Temple Voice, Communications & Lifecycle Engagement
Use AI to draft and refine warm, inclusive, Temple-appropriate communications for members, families, volunteers, donors, and staff while avoiding generic or impersonal language.
Learning objectives
- Use AI to improve communications without losing Temple voice
- Adapt messages for different audiences
- Create communications for key lifecycle/member journey moments
- Avoid generic, overly corporate, or overly sentimental AI writing
- Practice human review for public-facing communication
Why this matters
Temple communication should feel warm, clear, inclusive, specific, and aligned with sacred community. AI can help draft and improve communication, but it should not make the Temple voice feel colder, generic, or impersonal.
Session outline
- Temple voice: warm, clear, inclusive, Reform Jewish, community-centered
- Examples of weak/generic AI copy
- Rewrite lab
- Audience adaptation practice
- Lifecycle journey mapping
- Prompt playbook practice
Live activities
- Sounds Like Us / Does Not Sound Like Us
- One announcement, four audiences
- Warmth without fluff challenge
- Lifecycle transition prompt lab
Lifecycle examples
- New member welcome
- ELC family to Religious School invitation
- Religious School to B'nai Mitzvah pathway
- B'nai Mitzvah family to teen engagement
- Teen program to Madrichim / Confirmation / Shwayder Camp
- Member to volunteer opportunity
- Donor to stewardship follow-up
- Mourning family to yahrzeit / memory support
Related prompts
Temple Voice Rewrite
Temple Voice & Communications
Rewrite the following Temple Emanuel communication to make it warmer, clearer, and more concise. Preserve the facts exactly. Use an inclusive Reform Jewish tone: welcoming, respectful, organized, and community-centered. Do not add dates, promises, names, theology, or details that are not in the original. Provide a subject line, email body under 175 words, and one shorter SMS version. Flag anything I should verify before sending. [PASTE NON-CONFIDENTIAL DRAFT]

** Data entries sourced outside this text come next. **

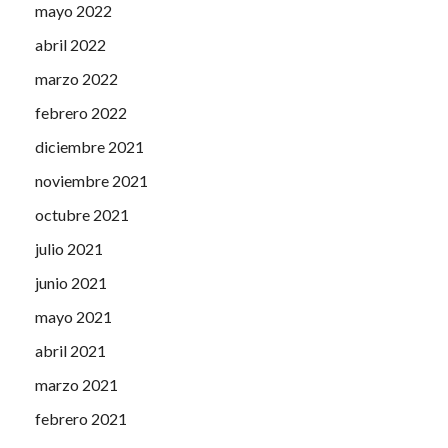
mayo 2022
abril 2022
marzo 2022
febrero 2022
diciembre 2021
noviembre 2021
octubre 2021
julio 2021
junio 2021
mayo 2021
abril 2021
marzo 2021
febrero 2021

B'nai Mitzvah Family Journey
B'nai Mitzvah & Family Journey
Create a clear family-facing guide for an upcoming B'nai Mitzvah milestone. Use a warm and organized tone. Include what the family needs to know, what happens next, deadlines, who to contact, and what to prepare. Do not invent policy or fee information. Flag anything that should be verified against the official handbook. Details: [PASTE APPROVED DETAILS]
D'var Torah Research Brief
Torah, Sermons & D'var Torah Research Support
Create a research brief only, not a finished sermon or d'var Torah, for a Reform Jewish teaching on [TOPIC/TORAH PORTION]. Include possible themes, Jewish sources to verify, interpretive questions, clergy-care or lifecycle sensitivities if relevant, and contemporary applications. Do not invent citations. Mark every source as 'verify before use.' The clergy member will write the final teaching.
Adult Learning Discussion Guide
Adult Learning & Discussion Guides
Turn the following teaching notes into a 60-minute adult learning discussion guide for a Reform Jewish audience. Include opening reflection, 3 core learning questions, 2 text-study prompts, 1 values-based application, and facilitator notes. Avoid questions with only one right answer. Tone should be thoughtful, accessible, and discussion-oriented. [PASTE NOTES]
Reflection
What is one communication you send often that could become clearer, warmer, or easier to adapt by audience?